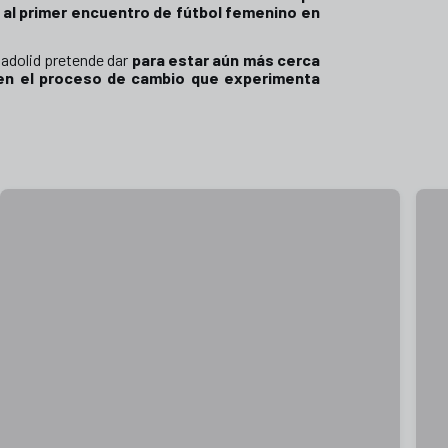
as al primer encuentro de fútbol femenino en
ladolid pretende dar
para estar aún más cerca
a en el proceso de cambio que experimenta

Task to carry out
Recreate the listing above word for word, dropping each picture it contains.

Reply to the task
as al primer encuentro de fútbol femenino en
ladolid pretende dar
para estar aún más cerca
a en el proceso de cambio que experimenta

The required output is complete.